With Frostpunk 2 recently confirmed (release date TBA), Marszal said 11 bit’s goal is to keep the same concept of “meaningful games” into more expansive games more akin to AAA quality and scale.
“We would like to make those meaningful games for the widest audience we can,” said Marszal. That means investing more heavily in internal and third-party games by adding more projects and team members.
The move toward aggressive growth is an interesting move for the 170-person studio. The studio is known for smaller, focused game experiences with emergent narrative and big emotional impact. So the question becomes how to maintain that creative focus while appeasing shareholders and growing a company to make it competitive on a global scale.
One of the keys is to preserve how 11 bit has always made games, said Marszal. “Going back to how we create our games, and how we approach creation of our games, the main thing is that whenever we started our games, we started with an idea,” he said. There wasn’t a lot of focus on genre in the very early stages of game creation, or on mechanics; it was always the idea that guided the design.
That “unique ideas first” approach is one that 11 bit is maintaining as the company grows, with one team working on an unannounced “unique idea”-led game. But that is being accompanied by two other creative approaches from two additional parallel teams whose projects began with a defined genre: one working on the strategy sim Frostpunk 2, the other working on 11 bit’s first attempt at a third person perspective game.
To Marszal, this is about specializing the studio and moving further past what he called the “indie game horizon” to enter a world of higher-production, AAA-level game development. He doesn’t see how growth can happen if 11 bit exclusively follows ideas into random genres.
“What we saw is that we should ask ourselves, ‘how would we like to specialize?'” he said. “When we…make the second game in [a genre], we will make a much better game, and the next time we want to do that we will do even better.

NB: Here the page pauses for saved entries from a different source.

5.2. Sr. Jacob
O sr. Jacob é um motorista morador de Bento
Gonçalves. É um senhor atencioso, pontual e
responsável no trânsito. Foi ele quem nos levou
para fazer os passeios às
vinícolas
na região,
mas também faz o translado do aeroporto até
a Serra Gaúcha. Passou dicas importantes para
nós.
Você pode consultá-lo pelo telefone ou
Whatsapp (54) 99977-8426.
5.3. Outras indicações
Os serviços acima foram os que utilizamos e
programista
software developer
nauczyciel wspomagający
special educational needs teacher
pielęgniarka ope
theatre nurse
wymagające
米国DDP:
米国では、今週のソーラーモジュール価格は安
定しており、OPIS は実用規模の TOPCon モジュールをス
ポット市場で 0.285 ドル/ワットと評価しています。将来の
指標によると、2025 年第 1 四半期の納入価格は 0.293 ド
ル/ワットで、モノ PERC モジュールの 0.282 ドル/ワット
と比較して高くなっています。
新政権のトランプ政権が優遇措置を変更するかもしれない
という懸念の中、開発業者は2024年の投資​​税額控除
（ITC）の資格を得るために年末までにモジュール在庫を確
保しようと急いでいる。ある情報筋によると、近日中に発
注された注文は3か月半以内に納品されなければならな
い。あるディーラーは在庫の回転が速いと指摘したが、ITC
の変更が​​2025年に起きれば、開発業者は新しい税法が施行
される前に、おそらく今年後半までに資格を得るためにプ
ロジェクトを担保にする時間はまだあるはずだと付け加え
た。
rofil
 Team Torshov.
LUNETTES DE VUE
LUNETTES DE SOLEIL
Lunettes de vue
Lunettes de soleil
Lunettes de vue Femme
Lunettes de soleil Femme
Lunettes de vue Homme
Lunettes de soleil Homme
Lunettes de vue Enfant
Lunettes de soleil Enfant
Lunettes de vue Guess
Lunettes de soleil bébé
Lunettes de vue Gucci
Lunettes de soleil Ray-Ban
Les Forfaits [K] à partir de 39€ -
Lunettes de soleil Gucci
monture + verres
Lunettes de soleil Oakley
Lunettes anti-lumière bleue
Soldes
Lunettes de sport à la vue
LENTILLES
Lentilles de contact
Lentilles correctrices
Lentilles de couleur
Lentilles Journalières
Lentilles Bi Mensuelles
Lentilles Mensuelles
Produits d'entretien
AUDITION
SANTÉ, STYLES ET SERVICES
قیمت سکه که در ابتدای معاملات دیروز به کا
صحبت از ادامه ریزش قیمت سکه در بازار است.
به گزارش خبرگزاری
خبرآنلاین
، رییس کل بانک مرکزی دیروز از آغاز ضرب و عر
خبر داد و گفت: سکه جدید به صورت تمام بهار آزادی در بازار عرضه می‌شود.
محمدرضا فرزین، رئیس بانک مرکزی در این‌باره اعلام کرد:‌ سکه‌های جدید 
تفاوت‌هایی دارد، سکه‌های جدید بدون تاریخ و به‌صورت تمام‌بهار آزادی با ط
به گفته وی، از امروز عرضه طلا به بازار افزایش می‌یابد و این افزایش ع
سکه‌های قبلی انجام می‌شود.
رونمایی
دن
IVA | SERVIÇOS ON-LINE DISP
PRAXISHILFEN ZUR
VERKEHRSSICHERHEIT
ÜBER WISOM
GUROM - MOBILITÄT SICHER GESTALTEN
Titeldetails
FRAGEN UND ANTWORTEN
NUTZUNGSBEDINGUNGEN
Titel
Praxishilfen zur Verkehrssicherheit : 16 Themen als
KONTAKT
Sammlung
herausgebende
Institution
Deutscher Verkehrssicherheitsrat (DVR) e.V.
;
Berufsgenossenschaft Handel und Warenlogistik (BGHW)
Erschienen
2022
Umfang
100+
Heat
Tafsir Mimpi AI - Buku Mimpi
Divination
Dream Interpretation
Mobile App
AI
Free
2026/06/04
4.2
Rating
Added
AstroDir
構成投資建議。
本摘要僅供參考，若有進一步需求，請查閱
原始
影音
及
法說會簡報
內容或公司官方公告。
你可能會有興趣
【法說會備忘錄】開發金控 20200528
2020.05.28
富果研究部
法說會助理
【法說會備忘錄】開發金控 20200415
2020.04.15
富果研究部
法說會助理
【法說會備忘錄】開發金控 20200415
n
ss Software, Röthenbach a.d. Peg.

So we saw we must adjust our model of making games and the equation of specialization. So not only [should we] have an idea as one driving force, but also have some thought about how we should specialize in [specific genres].”
The move toward specialization also meant dropping 11 bit’s internally-developed Liquid Engine and adopting Epic’s Unreal Engine–a difficult move that Marszal admitted disappointed the studio’s engine programmers.
Marszal said the studio tried to keep Liquid for just one of the projects, but it just didn’t work out. “It was impossible for us to have an engine internally that would suit all of those needs [of multiplatform, multi-game development],” he said. The porting of Frostpunk across platforms was “so fucking hard” Marszal said, reliving the exasperation of the ordeal. “And so we understood, okay, our focus is not in creating engines, we should focus on creating games.”
The studio is also ramping up its external publishing efforts, investing millions of more dollars into third-party games that follow 11 bit’s “meaningful games” mantra. The studio will remain one to watch as it expands its mission to make games that mean something.
“[I want to make] meaningful games, those valuable games, the games that respect players’ time, [that] respect the player,” he said. “I would like to make games that are entertaining, that I would like my children to play. That guides me, so I instill those values in our games.”